Hansen, A V2; Strathe, A B2; Theil, Peter Kappel4; Kebreab, E3
1 Department of Animal Science - Molecular nutrition and reproduction, Department of Animal Science, Science and Technology, Aarhus University2 Univ Calif Davis, Dept Anim Sci, Davis, CA 95616 USA3 University of California, Davis, USA4 Department of Animal Science - Molecular nutrition and reproduction, Department of Animal Science, Science and Technology, Aarhus University
Air and nutrient emissions from swine operations raise environmental concerns. During the reproduction phase, sows consume and excrete large quantities of nutrients. The objective of this study was to develop a mathematical model to describe energy and nutrient partitioning and predict manure excretion and composition and methane emissions on a daily basis. The model was structured to contain gestation and lactation modules, which can be run separately or sequentially, with outputs from the gestation module used as inputs to the lactation module. In the gestating module, energy and protein requirements for maintenance, and fetal and maternal growth were described. In the lactating module, a factorial approach was used to estimate requirements for maintenance, milk production, and maternal growth. The priority for nutrient partitioning was assumed to be in the order of maintenance, milk production, and maternal growth with body tissue losses constrained within biological limits. Global sensitivity analysis showed that nonlinearity in the parameters was small. The model outputs considered were the total protein and fat deposition, average urinary and fecal N excretion, average methane emission, manure carbon excretion, and manure production.

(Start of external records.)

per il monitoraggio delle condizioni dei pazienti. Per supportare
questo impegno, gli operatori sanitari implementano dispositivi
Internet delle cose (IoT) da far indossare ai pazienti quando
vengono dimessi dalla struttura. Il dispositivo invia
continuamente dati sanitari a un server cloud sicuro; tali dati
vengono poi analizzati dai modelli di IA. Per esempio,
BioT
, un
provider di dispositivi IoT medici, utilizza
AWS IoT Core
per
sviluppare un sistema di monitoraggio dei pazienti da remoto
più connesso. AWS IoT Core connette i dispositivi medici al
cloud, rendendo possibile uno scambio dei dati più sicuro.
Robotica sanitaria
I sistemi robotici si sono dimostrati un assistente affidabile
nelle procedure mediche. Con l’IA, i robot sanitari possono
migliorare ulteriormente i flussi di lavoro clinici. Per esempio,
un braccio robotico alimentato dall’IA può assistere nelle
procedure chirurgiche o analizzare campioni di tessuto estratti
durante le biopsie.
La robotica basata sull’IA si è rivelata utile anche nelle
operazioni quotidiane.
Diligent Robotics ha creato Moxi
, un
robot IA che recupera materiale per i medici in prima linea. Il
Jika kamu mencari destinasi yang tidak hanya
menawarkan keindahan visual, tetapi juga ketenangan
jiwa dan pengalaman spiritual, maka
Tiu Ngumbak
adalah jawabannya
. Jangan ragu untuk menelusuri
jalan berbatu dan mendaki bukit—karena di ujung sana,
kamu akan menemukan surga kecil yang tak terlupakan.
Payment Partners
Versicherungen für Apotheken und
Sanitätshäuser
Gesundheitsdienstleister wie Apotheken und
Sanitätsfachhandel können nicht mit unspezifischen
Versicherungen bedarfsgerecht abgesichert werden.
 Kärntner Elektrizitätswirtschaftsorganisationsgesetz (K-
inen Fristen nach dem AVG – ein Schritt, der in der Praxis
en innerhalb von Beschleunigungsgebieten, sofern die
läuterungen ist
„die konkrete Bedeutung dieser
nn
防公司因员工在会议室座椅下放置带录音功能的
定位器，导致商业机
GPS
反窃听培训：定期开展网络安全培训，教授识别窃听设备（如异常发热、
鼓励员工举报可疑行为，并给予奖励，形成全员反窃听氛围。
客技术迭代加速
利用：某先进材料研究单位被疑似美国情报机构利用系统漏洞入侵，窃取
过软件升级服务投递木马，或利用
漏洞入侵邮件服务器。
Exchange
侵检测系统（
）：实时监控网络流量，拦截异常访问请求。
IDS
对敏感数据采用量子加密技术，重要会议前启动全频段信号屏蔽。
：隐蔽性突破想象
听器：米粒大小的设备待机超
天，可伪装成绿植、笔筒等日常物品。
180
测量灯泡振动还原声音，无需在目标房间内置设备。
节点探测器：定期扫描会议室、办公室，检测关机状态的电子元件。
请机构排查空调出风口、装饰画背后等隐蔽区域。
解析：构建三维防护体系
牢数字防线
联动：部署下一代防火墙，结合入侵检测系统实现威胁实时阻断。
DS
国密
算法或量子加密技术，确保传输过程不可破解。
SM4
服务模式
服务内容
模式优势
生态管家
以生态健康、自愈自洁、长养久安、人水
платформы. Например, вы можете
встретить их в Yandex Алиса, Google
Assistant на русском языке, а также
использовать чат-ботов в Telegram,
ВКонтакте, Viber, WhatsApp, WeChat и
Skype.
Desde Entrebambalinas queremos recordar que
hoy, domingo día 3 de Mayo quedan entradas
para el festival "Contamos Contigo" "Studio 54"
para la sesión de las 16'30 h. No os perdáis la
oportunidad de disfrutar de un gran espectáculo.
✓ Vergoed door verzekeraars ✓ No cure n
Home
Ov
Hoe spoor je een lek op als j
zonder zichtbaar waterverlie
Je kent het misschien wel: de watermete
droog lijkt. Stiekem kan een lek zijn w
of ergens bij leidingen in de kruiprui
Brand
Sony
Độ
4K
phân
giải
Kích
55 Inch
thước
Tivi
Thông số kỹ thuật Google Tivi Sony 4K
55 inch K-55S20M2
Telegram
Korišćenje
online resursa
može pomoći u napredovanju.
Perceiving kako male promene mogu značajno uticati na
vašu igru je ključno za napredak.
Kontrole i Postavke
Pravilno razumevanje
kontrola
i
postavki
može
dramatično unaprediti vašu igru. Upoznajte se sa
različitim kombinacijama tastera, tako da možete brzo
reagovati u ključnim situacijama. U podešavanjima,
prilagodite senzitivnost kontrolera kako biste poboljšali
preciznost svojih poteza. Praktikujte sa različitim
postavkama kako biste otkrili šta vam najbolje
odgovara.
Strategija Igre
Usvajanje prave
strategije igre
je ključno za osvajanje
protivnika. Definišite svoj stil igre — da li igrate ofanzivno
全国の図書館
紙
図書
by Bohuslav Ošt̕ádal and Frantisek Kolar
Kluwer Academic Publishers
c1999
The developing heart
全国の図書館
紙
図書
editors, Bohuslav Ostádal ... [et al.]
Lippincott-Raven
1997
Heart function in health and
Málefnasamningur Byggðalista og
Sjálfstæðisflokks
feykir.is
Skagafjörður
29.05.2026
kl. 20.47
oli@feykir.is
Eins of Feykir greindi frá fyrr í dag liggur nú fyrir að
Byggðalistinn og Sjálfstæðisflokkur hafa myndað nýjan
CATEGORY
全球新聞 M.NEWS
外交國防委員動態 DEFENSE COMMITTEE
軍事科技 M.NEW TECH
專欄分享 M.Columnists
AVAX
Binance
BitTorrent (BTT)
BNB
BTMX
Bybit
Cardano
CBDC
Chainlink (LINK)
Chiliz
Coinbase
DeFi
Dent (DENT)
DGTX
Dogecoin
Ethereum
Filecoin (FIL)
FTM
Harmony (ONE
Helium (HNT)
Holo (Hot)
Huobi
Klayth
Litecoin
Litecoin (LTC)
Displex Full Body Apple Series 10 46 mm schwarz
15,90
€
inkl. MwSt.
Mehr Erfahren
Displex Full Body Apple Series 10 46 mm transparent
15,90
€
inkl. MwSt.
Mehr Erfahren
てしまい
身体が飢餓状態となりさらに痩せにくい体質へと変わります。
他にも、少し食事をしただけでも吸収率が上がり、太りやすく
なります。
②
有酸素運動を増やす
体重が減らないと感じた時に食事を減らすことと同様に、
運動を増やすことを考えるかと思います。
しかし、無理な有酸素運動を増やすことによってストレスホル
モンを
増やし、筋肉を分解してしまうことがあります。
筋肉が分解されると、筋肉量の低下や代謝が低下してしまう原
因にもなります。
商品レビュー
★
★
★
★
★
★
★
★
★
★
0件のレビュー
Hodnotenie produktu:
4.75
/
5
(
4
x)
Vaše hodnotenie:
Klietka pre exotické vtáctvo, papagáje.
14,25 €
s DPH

The model was evaluated using independent data sets from the literature using root mean square prediction error (RMSPE) and concordance correlation coefficients. The gestation module predicted body fat gain better than body protein gain, which was related to predictions of body fat and protein loss from the lactation model. Nitrogen intake, urine N, fecal N, and milk N were predicted with RMSPE as percentage of observed mean of 9.7, 17.9, 10.0, and 7.7%, respectively. The model provided a framework, but more refinements and improvements in accuracy of prediction (particularly urine N) are required before the model can be used to assess environmental mitigation options from sow operations.